“Ideological and political intolerance, even with the best and most sincere intentions, produces results that are the direct opposite of those intended,” wrote Mikhail Gorbachev, the last President of the Soviet Union before its dissolution in 1991. More than three decades later, the world is now shaken by the news of Russia’s invasion of Ukraine. Western powers are now calling for economic sanctions on Russia to cripple the financial structures that directly contribute to its military operations as the disaster in Ukraine unfolds in real time.
How will higher education in Russia fare if harsher sanctions are imposed as the conflict stretches? Presently, the US and 27 countries under the European Union have almost unanimously decided to unleash punitive measures targeting Russian banks and companies linked to military technology, the AP News reports. According to The Guardian, the UK has frozen six Russian commercial banks. The US has blocked dollar transactions from Sberbank, Russia’s largest bank that is popular among international students.
When a full-scale conflict erupts, it’s easy to overlook how ordinary lives are impacted beneath political theatrics. While the efficacy of economic sanctions on Russia remains to be seen at this stage, its long-term effects could cripple the financial system.
Ordinary Russian citizens – many of whom are opposed to war against Ukraine — and foreign residents will have to pay the price of a war they didn’t sign up for. This includes the lives of domestic and international students in Russia, whose education might be affected by failed transactions and funding cuts resulting from international sanctions.
How do economic sanctions work?
According to the Council of Foreign Relations, economic sanctions are the withdrawal of customary trade and financial relations for foreign and security purposes. They can be either comprehensive to an entire country or a targeted campaign to halt transactions with individuals, groups, or businesses.
Past precedents have shown the detrimental outcome of prolonged sanctions on higher education. America’s ongoing sanctions on Iran, for instance, restrict mobility for Iranian students to participate in certain courses or exchange programmes. They also face financial barriers due to a weak currency brought upon by economic fluctuations. The effect persists to this day, such as recent accounts of Iranian students unable to make wire transfers to Chinese universities to settle their tuition fees, thus jeopardising their enrolment status.
What will happen to students with the current sanctions on Russia?
The current situation developing in Ukraine isn’t an unfamiliar sight. The Euromaidan protests in Ukraine and Russia’s annexation of Crimea that happened in 2014 foreshadowed the present conflict in many ways, except at a more catastrophic scale.
Then, sanctions on Russia by Western nations had sparked worry among academics in Russia over work collaborations with foreign universities. For the most part, Russian students were able to secure visas to study abroad, with the US State Department iterating that university admissions are a private matter between the students and the university.
The present climate may not be so forgiving, given the casualty witnessed just two days into the invasion. International students in both Ukraine and Russia have either boarded the first plane out amid the heightened crisis, or are pleading with their respective governments for an exit out of safety concerns.

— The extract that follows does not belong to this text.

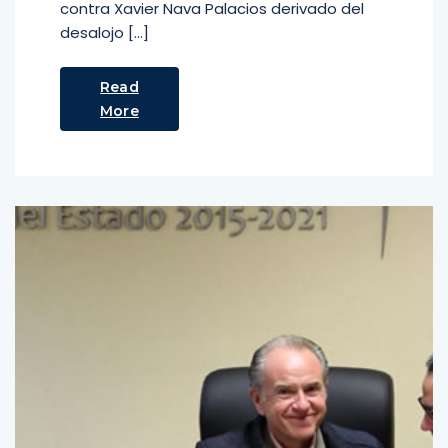
contra Xavier Nava Palacios derivado del
desalojo […]
Read
More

So far, the air in Moscow is still calm, albeit a little tense. “People in shopping centres and on public transportation are calm but are following very closely the news on their mobile phones, and on mounted TV screens in metro stations — but still very, very calm,” says Augustin Vyukusenge, a Burundian medical student in Moscow Technical University of Communications and Informatics.
It’s too early to spell out just how far the sanctions on Russia will affect its higher education, but studies have shown the impact can be far-reaching, even after they are lifted. While becoming the receiving end of sanctions isn’t new to Russia, a blow to its financial structure, especially with its largest bank involved, might inadvertently change the landscape of its higher education if students and academics lose out on opportunities. Not only does it restrict the academic activities of students, sanctions create a fragile university community due to low rates of investment in robust research, which is reliant on international collaboration.